[exposição individual]

Libélula


São Paulo, 2024 | Galeria Aura

Texto curatorial por Victor Gorgulho

Libélula

Qual a medida da natureza? Podemos nos perguntar, ao nos colocarmos diante da imensidão sem escala do organismo natural que cobre nosso vasto planeta. Tal questionamento e maneira de intrigar-se diante dela é similar ao que tantos artistas, ao largo dos últimos séculos, puseram-se a indagar. Em outras palavras: a natureza tem sido, de várias e distintas maneiras, uma espécie de musa de tantos artistas e, assim também ela é, aqui, o centro da obra de Luiza Gottschalk.

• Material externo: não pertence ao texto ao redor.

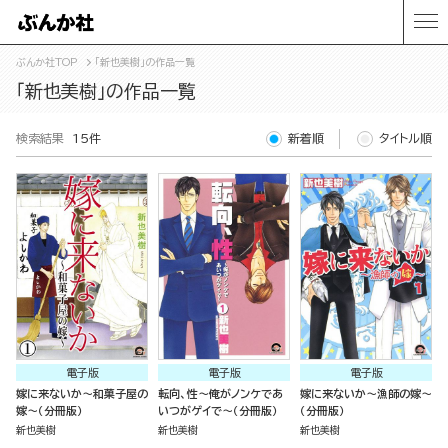
ぶんか社TOP
「新也美樹」の作品一覧
「新也美樹」の作品一覧
検索結果
15件
新着順
タイトル順
電子版
電子版
電子版
嫁に来ないか～和菓子屋の
転向、性～俺がノンケであ
嫁に来ないか～漁師の嫁～
嫁～（分冊版）
いつがゲイで～（分冊版）
（分冊版）
新也美樹
新也美樹
新也美樹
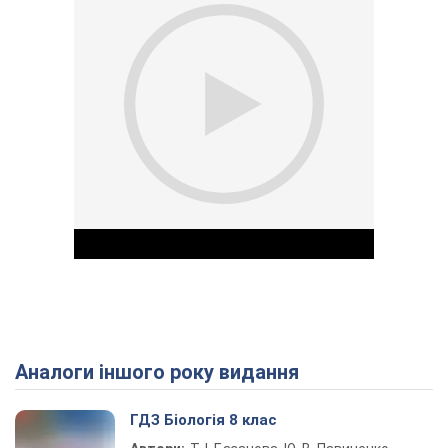
Аналоги іншого року видання
Play Video
ГДЗ Біологія 8 клас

Em sua segunda exposição na Aura, a artista apresenta um conjunto inédito de mais de vinte pinturas em pequena escala produzidas nos últimos seis meses. O último semestre, emblemático não apenas como a janela temporal em que foram realizadas as presentes obras, marca também um momento em que a artista escolhe, junto de sua família, afastar-se do caos urbano e aproximar-se da vida próxima à natureza.

A Libélula que dá título à mostra é também o nome da moradia – Casa Libélula – que a artista e sua família escolheram para abrigá-los, em conjunto, distante da cacofonia da grande cidade e próximos da imensidão verde (azul, laranja, multicolor...!) da natureza que agora os cerca. Na presente exposição, a questão da escala das pinturas, dentro do corpo da obra da artista, é notadamente uma questão central a ser explorada – por parte da autora e de nós, que agora vislumbramos o resultado de sua mais recente investigação no campo pictórico.

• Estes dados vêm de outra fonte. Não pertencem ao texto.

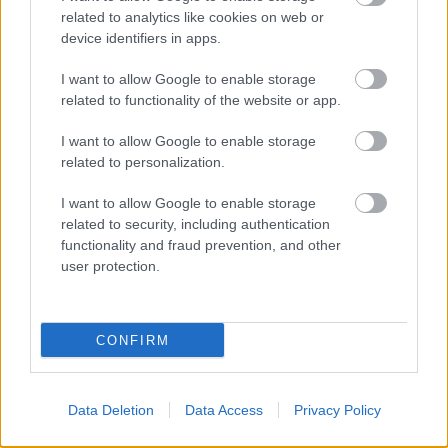
együtt zenélés közösségformáló ereje kel életre a Páva utcai
related to analytics like cookies on web or
zsinagógában, ahol Korcsolán Orsolya és Bársony Péter,
device identifiers in apps.
valamint Gulyás Márta és Varga István előadásában három
mű ős- és egy magyarországi bemutatóként hangzik el.
I want to allow Google to enable storage
tovább
related to functionality of the website or app.
I want to allow Google to enable storage
related to personalization.
I want to allow Google to enable storage
related to security, including authentication
functionality and fraud prevention, and other
user protection.
Betiltanák a körülmetélést
CONFIRM
2011. 03. 06.
|
Kultúrpart
Zsidó csoportok mindent megtesznek azért, hogy ne
lehessen népszavazást tartani San Fransiscóban a férfi
Data Deletion
Data Access
Privacy Policy
körülmetélés betiltásáról. A kaliforniai városban egy Lloyd
Schofield nevű férfi kezdeményezte a népszavazást, s az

Se, em obras anteriores, a natureza aparecia como figura central de pinturas de médias e grandes escalas, no presente conjunto de trabalhos notamos o desejo de contenção empreendido pelo olhar de Gottschalk a essa mesma temática. No entanto, nas palavras da própria artista, a forma como acaba por colocar em janelas menores a vastidão sem fim da natureza que tanto à inspira, é ao modo de realizar uma espécie de “zoom”, uma aproximação radical do olhar – e, portanto, das pinceladas – que retratam recortes de paisagens maiores, de cenários infindos.

Se boa parte da produção artística contemporânea que encontra na natureza seu maior (e mais vasto, literalmente!) campo de interesse acaba por trilhar um delicado trajeto entre a abstração e a figuração, a obra de Luiza Gottschalk é tanto prova desta constatação como também a desafia, coloca-a em patamar ainda mais alto em seu grau de complexidade semântica e de fatura da própria pintura em si. As telas de Gottschalk, através do uso de diferentes tipos de tinta e de uma gama variada de pinceis, em distintos tamanhos, nos lançam a inacabáveis campos de interpretação possíveis, para além, até mesmo, da infinitude de leituras presentes na própria natureza.

Acabam, ao fim, por extrapolarem os limites daquilo que é dito abstrato ou figurativo: estamos diante não mais da natureza, mas, quem sabe, de uma reconfiguração completa – se é que era possível, nos perguntamos, em primeiro lugar – da própria absorção da natureza em si.

Talvez ela esteja sendo vista aqui não mais pelos olhos racionais de um ser humano, mas, sim, pelos olhos decididamente erráticos e imensamente poéticos de um ser meio artista, meio libélula, cuja capacidade de voo artístico é dotado, também, de nos levar a sobrevoar, junto consigo, a imensidão aqui contida e ao mesmo tempo (vejam só!) ampliada, na forma e nos gestos delicadamente guardados nas pinturas de Luiza Gottschalk, enfim.